SINGAPORE - They are no K-pop stars, but the cast of Korean game show Running Man attracted throngs of fans when they were here. Life! looks at four reasons for the show's success
Another wave of Korean mania swept through Singapore recently.
Last Saturday, thousands of fans thronged Jurong Point shopping mall in the hope of catching a glimpse of their idols. The supporters eagerly flashed their handmade signs and banners and screamed their lungs out. At the packed autograph session, some fans fainted while other dehydrated ones had to be taken to the side and given water.
It is the kind of ardour people have already come to expect of fans whenever South Korean pop stars and movie idols come to town. But this time, the passion was for cast members of the Korean variety show Running Man.
Variety shows have almost never inspired the same kind of fanaticism Running Man has for its cast regulars. Not even Simon Cowell could have induced a similar stampede if he had come here during the heyday of American Idol, when he was still the star judge.
Running Man debuted in 2010. The cast members and the occasional celebrity guests undertake various physical and mental challenges known as "missions", which take them to all kinds of places, from a playground to a rice paddy field.
Since it started airing, the show has quickly become massively popular in South Korea and beyond, including Japan, Taiwan, Singapore and Brunei.
In South Korea, it is broadcast on the Seoul Broadcasting System (SBS) network every Sunday, and is reportedly watched by at least 12 per cent of viewers in the country.
Even if the show is not aired on local TV outside of South Korea, many viewers take to the Internet to catch the show, where diehard fans share the content and voluntarily translate the subtitles for their countrymen.
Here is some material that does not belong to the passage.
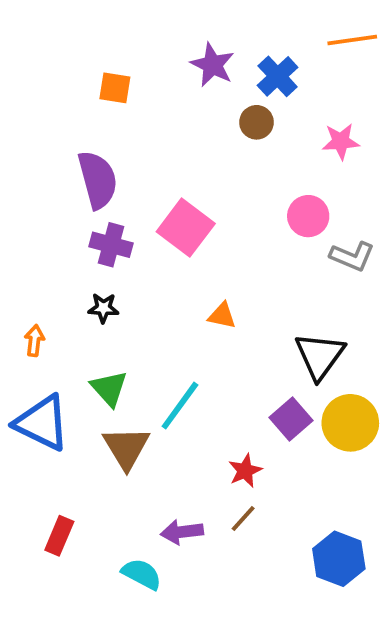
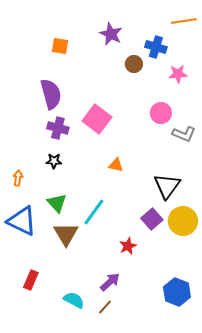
blue cross: (278, 76) -> (156, 47), moved, turned -30
brown line: (243, 519) -> (105, 307), moved
purple arrow: (182, 532) -> (110, 282), moved, turned 145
Foreign production companies have also created variety game shows that are inspired by the mechanics of Running Man, such as this year's Taiwanese show Champion Mission and Singapore's very own Finding U, now showing on Channel U on Tuesdays at 8pm.
When the show was filmed in Hanoi, Vietnam, thousands of local fans welcomed the Running Man cast at the airport, before following them to their various challenges around the city.
While Running Man has not brought its missions to Singapore, its regulars have been here.
In February this year, Kim Jong Kook's fan meet drew more than 1,500 fans, and Lee Kwang Soo's fan meet in August had 1,300 participants. Tickets to both events cost from $68 to $198.
A fan group here known as @-RunningManSG has more than 13,000 followers on Twitter.
Some fans discovered the show after watching an episode featuring their favourite celebrity guest, while others heard about the show from word of mouth.
Last week, five of the seven cast members were in town to hold an autograph session at the mall and then attended a sold-out fan meet at the Expo the same night for more than 3,000 people paying between $158 and $248.
Taking centre stage were Ji Suk Jin, 47; Haha (real name Ha Dong Hoon), 34; Gary (real name Kang Hee Gun), 35; Kim, 37; and sole female member Song Ji Hyo, 32.
Missing were Yoo Jae Suk, 41, and Lee, 28, who could not attend due to filming commitments.
Just how did a variety show become such a big deal? Even at its peak, the popular American game show The Amazing Race did not attract such passionate fans when it was filmed here in 2009.
Says assistant professor Liew Kai Khiun, who teaches at Nanyang Technological University's Wee Kim Wee School of Communication and Information: "Unlike the unpleasant stand-offs and the heated tensions in Western reality TV shows such as Survivor and Big Brother, the rather light-hearted competition of Running Man offers Asian workers and students behind their computers a sense of companionship and fraternity."
Local fans and TV experts say they love Running Man because of its unpredictability, celebrity star power, cast chemistry and comedy.
Running Man airs on Channel One (StarHub TV Channel 124, 820, 823, 876; SingTel mio TV Channel 513, 604) on Fridays at 11.45pm.